Le visage du disparu 

Maurice Audin avait vingt-cinq ans quand il a été emmené en 1957, sous les yeux de sa femme et de sa fille aînée, par les militaires français. Ce jeune mathématicien, père de trois enfants, membre du parti communiste algérien et partisan de l’indépendance, a été arrêté, torturé et assassiné durant sa détention. Depuis, et sous la pression des « comités Audin », son nom est devenu le symbole des exactions françaises en Algérie, tandis que l’État français refuse encore à ce jour d’ouvrir les archives touchant aux circonstances de sa disparition.

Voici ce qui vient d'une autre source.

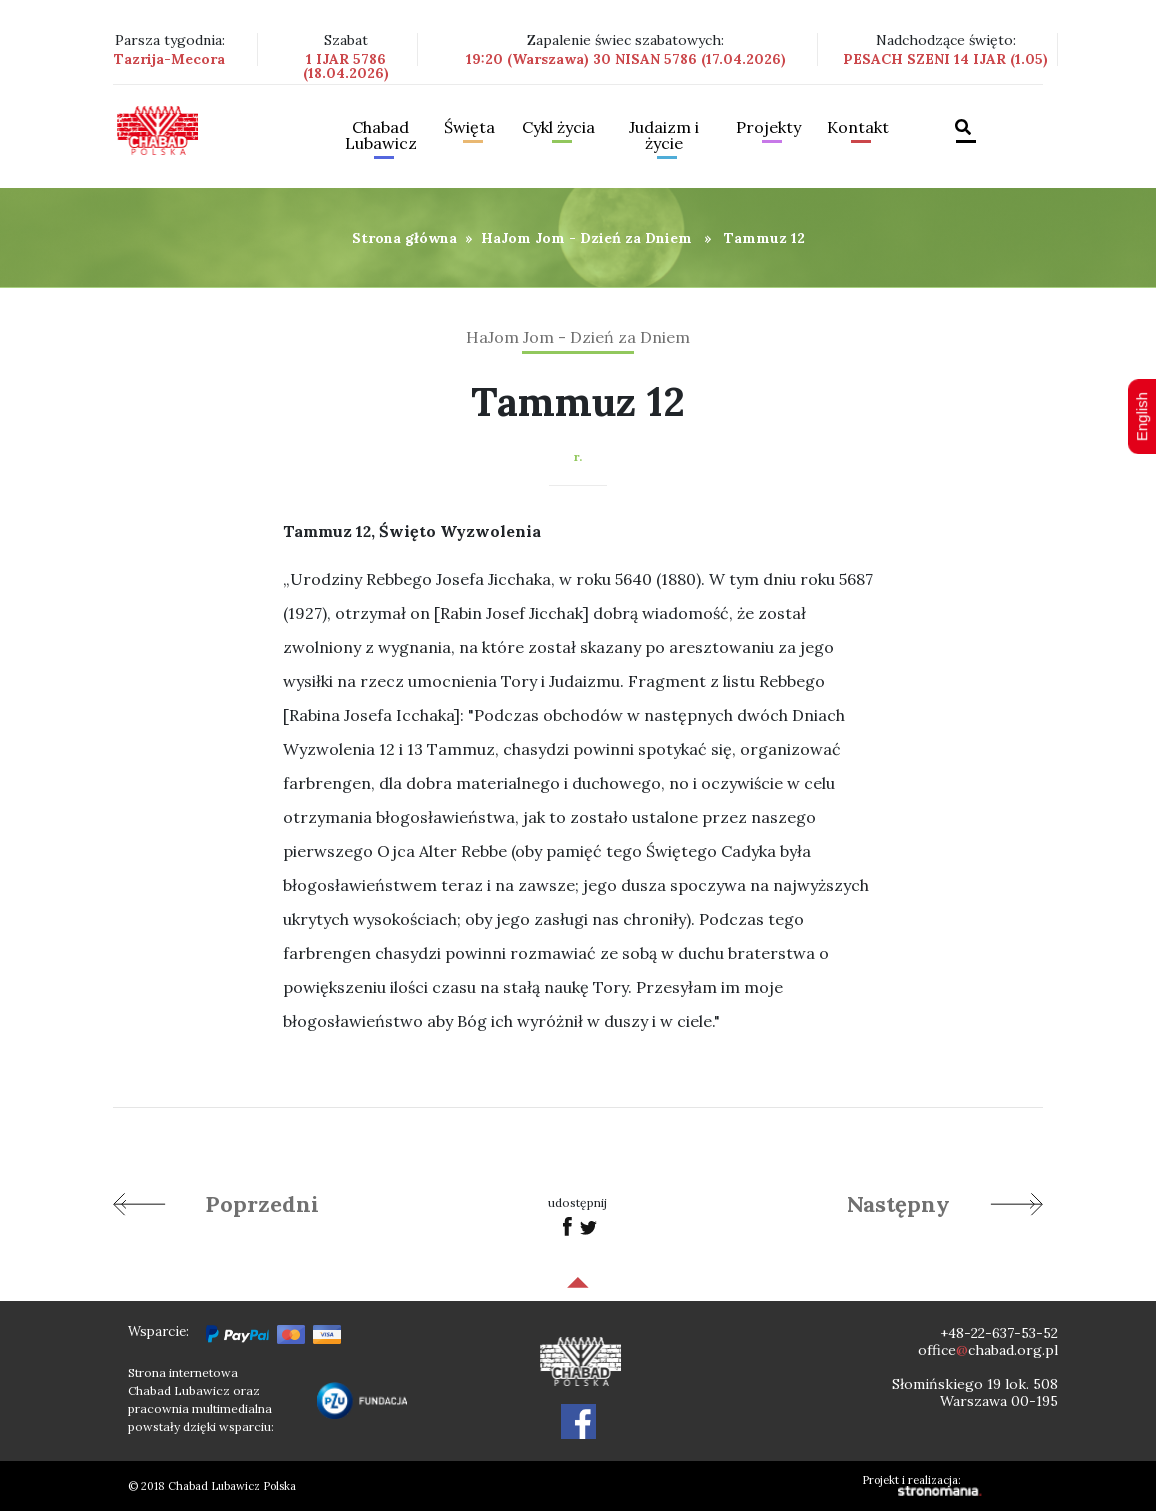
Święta (469, 128)
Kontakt (858, 128)
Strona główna (404, 238)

Derrière cette « vie brève » et tragique, ce destin fracassé, il y avait aussi un homme, un étudiant, un chercheur, un mari et un père. Les traces de sa vie sont ténues, mais elles existent. C’est donc sur leur piste que décide de se lancer sa fille, la mathématicienne Michèle Audin, pour offrir un autre portrait du disparu. Elle commence par mener une enquête minutieuse, qui la conduit à retracer toute la généalogie familiale (italo-savoyarde d’un côté, lyonnaise de l’autre) puis l’implantation algérienne des deux familles. Elle analyse ensuite les actes de naissance, les lettres familiales échangées, les témoignages oraux de ses oncles et tantes, et surtout les photographies, celles de l’enfant et du jeune homme, qui deviennent pour elle une fascinante surface d’hypothèses, de reconstitutions, de déductions. Avant de devenir un nom dans les registres de la grande Histoire, Maurice a été un enfant à l’oeil espiègle, un enfant de troupe, un étudiant qui portait des chemisettes et des tennis mais ne faisait pas de sport ; un garçon qui lisait L’Humanité en laissant bien visible devant l’objectif le titre du jour : « Paix en Algérie ».

Il y a quelque chose de Perec et de Modiano  — Michèle Audin le revendique – dans cette manière à la fois minutieuse et passionnée de faire parler les fragments de l’infra-ordinaire. Même si ces recherches butent régulièrement sur un constat d’ignorance (« quand il a marché, quand il a parlé, je n’en sais rien non plus », « J’ignore même s’il savait nager »), elles prennent un tour presque policier, notamment lorsque l’auteur analyse deux carnets de compte tenus par ses parents, et reconstitue à travers la liste de leurs achats leur vie quotidienne. Beaucoup de café, et peu de lait : c’est donc que son père aimait le café noir. Deux beignets frais achetés au marché : ce matin-là, Maurice et Josette auront fait les courses ensemble.

Le fait que Michèle Audin soit par ailleurs (mais est-ce vraiment par ailleurs) mathématicienne et biographe de plusieurs mathématiciens, donne une dimension supplémentaire à son récit. La biographie de Maurice Audin se double d’un tableau épistémologique, où sa fille met en parallèle l’évolution des mathématiques françaises (décapitées par la guerre de 1914, renaissantes sous l’impulsion de Bourbaki) et les travaux de son père. On imagine le rôle majeur qu’aurait pu jouer ce jeune mathématicien doué et travailleur, estimé de ses maîtres, pour lequel Laurent Schwartz tint à organiser, chose rarissime, une soutenance de thèse posthume.

Il est, par contre, un aspect que Michèle Audin refuse et refusera jusqu’au bout d’aborder : les conséquences de la disparition de son père sur elle, la souffrance et le manque, les souvenirs. Elle préfère raccrocher «[s]on deuil singulier à une histoire collective », celle des disparus d’autres guerres, d’autres tortures. Pour elle, l’affaire Audin reste « une affaire privée » ; si elle a des souvenirs familiaux, elle choisit de ne pas les partager, justement parce qu’elle « y tient ». D’où le choix de composition du récit comme un livre de chercheuse, d’historienne : une approche méthodique et documentée, un style concis qui ne laisse guère d’espace au pathos, bien que la sensibilité y vibre entre les lignes.

Le texte refuse tout autant de revenir sur le martyre, l’assassinat ou le silence officiel autour de la disparition de Maurice Audin. Si colère, souffrance ou sentiment d’injustice il y a, ils sont tenus à la lisière de ce récit, qui opère comme le bain de révélateur dans lequel on plonge les tirages photographiques. En émerge le portrait chaleureux d’un jeune homme brillant et plein de vie, doux, aimant, courageux aussi, auquel sa fille n’a malheureusement pas eu le temps de « connaître des défauts ».

Michèle Audin, Une vie brève, Gallimard, 2013, 182 p.